Publication year - 2003
Publication title -
the embo journal
Language(s) - English
Resource type - Journals
SCImago Journal Rank - 7.484
H-Index - 392
eISSN - 1460-2075
pISSN - 0261-4189
DOI - 10.1093/emboj/cdg322
Subject(s) - focal adhesion , calpain , vinculin , microbiology and biotechnology , paxillin , actin , chemistry , cell migration , actin cytoskeleton , mechanotransduction , cytoskeleton , integrin , biology , signal transduction , cell , biochemistry , enzyme
Herein, we define how MEKK1, a MAPK kinase kinase, regulates cell migration.
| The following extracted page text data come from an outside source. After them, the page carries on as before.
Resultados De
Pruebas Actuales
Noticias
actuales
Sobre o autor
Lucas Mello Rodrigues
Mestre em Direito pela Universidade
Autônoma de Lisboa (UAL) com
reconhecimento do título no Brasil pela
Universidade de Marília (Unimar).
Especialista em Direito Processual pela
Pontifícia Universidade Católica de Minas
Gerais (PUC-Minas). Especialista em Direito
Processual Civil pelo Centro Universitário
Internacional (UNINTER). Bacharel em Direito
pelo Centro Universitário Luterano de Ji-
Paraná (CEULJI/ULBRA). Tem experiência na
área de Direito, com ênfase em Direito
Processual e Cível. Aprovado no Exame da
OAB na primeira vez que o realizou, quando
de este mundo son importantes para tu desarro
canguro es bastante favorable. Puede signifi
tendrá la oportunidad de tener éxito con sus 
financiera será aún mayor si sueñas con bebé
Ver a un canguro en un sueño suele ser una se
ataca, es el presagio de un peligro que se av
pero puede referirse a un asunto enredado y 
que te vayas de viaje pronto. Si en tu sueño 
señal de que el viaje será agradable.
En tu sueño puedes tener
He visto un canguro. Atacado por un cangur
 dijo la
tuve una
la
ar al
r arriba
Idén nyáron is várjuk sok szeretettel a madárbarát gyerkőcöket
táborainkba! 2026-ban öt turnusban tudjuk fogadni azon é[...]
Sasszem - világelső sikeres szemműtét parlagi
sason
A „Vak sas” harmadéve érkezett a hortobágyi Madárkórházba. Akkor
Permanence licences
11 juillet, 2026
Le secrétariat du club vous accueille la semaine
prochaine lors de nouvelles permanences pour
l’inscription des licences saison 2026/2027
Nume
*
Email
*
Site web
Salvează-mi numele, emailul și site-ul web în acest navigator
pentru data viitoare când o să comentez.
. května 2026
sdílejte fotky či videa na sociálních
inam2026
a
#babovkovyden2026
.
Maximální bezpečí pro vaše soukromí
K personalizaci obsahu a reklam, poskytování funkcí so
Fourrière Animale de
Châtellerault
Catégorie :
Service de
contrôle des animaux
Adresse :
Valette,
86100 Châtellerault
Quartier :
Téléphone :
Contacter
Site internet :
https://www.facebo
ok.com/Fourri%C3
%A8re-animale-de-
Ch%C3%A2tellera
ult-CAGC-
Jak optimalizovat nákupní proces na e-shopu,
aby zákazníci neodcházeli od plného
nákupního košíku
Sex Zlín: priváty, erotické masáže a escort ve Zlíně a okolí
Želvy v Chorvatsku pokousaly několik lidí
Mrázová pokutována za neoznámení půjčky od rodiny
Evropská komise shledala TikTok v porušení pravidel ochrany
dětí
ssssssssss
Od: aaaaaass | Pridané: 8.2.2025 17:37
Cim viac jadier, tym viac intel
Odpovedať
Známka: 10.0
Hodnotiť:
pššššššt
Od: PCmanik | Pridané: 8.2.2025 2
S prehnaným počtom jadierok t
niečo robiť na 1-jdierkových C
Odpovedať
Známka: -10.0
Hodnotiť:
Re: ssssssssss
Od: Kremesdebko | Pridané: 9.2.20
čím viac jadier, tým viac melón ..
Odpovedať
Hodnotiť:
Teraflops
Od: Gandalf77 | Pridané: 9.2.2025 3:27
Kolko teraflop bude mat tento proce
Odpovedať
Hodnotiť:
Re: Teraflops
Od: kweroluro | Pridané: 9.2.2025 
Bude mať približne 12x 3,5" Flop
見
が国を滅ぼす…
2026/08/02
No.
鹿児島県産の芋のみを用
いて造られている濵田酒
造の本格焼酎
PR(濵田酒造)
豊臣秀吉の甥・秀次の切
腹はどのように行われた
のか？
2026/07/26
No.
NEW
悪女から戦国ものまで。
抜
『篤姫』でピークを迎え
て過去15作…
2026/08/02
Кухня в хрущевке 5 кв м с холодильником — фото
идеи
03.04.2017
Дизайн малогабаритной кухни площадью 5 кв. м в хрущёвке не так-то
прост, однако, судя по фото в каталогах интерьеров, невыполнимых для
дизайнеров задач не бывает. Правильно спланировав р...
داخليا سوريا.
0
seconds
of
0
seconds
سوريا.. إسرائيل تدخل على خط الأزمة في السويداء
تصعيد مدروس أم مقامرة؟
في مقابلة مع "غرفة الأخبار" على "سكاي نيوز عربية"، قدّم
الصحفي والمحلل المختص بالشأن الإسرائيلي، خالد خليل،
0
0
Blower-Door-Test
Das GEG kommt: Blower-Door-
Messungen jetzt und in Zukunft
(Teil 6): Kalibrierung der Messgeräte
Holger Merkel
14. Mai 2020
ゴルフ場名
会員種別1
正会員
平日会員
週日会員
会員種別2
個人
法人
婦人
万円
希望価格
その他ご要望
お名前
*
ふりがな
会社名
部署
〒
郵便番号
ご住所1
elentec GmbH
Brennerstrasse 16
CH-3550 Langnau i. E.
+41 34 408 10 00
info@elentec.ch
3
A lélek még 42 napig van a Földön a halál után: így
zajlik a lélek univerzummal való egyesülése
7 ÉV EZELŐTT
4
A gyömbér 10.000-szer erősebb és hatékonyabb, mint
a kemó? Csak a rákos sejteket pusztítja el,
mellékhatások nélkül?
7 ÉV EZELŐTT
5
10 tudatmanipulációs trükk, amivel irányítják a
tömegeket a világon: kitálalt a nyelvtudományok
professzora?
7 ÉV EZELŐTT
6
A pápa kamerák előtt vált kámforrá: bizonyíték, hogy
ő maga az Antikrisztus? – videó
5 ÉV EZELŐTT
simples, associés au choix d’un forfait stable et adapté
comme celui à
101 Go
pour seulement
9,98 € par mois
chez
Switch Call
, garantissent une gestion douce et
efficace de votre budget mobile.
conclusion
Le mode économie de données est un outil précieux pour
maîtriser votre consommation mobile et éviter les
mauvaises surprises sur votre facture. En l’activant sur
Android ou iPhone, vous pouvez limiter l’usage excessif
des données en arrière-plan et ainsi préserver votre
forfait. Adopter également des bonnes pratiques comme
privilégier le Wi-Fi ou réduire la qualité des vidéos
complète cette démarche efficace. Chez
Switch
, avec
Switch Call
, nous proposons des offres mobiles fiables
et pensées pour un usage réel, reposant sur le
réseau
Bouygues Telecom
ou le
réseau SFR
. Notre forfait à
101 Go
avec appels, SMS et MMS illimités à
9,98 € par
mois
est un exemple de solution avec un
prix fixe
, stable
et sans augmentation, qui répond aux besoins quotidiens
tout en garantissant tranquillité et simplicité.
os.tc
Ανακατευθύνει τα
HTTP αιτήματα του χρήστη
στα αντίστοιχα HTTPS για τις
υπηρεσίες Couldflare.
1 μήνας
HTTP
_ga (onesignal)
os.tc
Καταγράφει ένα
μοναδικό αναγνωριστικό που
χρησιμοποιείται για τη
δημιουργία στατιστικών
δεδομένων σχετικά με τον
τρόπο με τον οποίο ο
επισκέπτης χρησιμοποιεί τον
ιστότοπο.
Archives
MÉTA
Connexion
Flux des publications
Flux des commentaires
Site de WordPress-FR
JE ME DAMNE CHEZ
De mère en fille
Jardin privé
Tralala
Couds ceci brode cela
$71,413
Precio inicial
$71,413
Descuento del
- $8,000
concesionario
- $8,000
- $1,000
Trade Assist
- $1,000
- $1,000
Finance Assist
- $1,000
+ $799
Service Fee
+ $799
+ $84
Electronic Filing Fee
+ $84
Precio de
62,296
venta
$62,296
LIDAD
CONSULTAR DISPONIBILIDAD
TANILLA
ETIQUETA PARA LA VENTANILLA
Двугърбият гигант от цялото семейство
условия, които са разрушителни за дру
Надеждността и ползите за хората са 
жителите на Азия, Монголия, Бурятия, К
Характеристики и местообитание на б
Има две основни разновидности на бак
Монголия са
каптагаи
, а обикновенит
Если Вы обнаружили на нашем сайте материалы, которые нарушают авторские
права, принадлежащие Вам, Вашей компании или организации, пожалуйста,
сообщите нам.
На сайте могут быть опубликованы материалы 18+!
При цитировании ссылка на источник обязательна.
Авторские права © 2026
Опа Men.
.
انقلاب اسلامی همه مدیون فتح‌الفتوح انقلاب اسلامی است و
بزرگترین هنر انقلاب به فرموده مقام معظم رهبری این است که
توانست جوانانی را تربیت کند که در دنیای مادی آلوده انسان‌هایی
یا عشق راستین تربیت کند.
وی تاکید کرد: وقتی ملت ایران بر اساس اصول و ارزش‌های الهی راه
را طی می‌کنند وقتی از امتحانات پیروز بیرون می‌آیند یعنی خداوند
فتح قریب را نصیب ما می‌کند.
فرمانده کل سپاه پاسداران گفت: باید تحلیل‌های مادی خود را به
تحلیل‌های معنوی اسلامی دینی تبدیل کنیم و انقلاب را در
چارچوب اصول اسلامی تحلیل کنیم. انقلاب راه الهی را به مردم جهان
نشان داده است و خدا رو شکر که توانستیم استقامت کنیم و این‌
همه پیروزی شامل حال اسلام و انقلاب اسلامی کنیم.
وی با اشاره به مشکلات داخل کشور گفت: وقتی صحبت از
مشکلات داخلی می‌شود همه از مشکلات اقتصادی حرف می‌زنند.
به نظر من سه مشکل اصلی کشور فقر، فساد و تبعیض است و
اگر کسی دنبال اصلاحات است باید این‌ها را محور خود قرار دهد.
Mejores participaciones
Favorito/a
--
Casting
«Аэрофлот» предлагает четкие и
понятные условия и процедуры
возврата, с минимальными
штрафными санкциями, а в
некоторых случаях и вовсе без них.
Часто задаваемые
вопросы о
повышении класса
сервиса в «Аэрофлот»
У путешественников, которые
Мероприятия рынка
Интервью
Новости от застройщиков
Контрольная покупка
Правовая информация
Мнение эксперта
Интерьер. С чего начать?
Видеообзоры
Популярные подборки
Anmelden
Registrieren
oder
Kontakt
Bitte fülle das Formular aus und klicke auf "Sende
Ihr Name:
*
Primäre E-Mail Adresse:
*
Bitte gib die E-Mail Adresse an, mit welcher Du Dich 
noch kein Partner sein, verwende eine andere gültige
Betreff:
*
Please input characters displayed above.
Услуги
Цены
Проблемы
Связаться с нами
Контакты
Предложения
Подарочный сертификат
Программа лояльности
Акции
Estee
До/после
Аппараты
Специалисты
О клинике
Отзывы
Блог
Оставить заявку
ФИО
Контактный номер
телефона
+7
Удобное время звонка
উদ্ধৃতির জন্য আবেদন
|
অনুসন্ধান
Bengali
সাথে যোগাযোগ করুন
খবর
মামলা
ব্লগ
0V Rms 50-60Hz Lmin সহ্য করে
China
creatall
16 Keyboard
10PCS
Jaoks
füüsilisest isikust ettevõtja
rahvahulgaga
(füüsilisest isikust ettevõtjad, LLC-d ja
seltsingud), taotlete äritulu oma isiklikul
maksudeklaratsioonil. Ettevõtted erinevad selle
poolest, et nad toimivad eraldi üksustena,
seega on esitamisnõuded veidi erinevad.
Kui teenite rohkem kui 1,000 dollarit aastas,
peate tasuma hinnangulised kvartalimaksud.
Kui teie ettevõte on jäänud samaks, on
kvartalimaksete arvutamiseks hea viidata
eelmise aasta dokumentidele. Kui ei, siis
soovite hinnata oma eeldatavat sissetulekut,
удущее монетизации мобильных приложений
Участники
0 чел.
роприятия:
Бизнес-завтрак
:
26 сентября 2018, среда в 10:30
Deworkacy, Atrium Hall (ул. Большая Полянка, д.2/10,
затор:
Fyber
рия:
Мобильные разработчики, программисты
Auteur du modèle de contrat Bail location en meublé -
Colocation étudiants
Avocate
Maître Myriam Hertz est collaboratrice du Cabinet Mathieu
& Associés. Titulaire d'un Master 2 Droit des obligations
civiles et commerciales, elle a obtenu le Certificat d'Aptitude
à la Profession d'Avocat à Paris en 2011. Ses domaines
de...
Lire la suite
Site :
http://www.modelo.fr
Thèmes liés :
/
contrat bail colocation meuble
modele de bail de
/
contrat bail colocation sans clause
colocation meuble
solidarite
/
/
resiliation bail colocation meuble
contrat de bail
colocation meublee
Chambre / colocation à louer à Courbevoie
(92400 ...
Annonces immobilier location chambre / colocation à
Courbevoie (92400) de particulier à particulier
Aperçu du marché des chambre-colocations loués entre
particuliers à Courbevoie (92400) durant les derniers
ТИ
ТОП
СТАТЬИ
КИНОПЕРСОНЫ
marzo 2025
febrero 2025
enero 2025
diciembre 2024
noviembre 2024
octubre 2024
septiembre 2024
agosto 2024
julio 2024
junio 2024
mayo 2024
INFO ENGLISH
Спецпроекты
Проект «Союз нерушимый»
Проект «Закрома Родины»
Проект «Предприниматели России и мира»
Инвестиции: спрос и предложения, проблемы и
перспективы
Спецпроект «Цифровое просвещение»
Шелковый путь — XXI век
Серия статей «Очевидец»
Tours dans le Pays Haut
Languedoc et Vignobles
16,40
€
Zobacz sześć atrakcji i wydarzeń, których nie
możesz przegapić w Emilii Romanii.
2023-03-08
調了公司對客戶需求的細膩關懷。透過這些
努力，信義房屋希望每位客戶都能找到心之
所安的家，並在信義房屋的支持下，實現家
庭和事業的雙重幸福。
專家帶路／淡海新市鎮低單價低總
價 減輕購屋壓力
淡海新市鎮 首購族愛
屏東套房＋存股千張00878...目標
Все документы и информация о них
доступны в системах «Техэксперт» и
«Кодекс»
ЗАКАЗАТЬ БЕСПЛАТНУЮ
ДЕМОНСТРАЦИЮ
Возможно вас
MEKK1 is associated with actin fibers and focal adhesions, localizing MEKK1 to sites critical in the control of cell adhesion and migration. EGF‐induced ERK1/2 activation and chemotaxis are inhibited in MEKK1−/− fibroblasts. MEKK1 deficiency causes loss of vinculin in focal adhesions of migrating cells, increased cell adhesion and impeded rear‐end detachment. MEKK1 is required for activation of the cysteine protease calpain and cleavage of spectrin and talin, proteins linking focal adhesions to the cytoskeleton. Inhibition of ERK1/2 or calpain, but not of JNK, mimics MEKK1 deficiency. Therefore, MEKK1 regulates calpain‐mediated substratum release of migrating fibroblasts.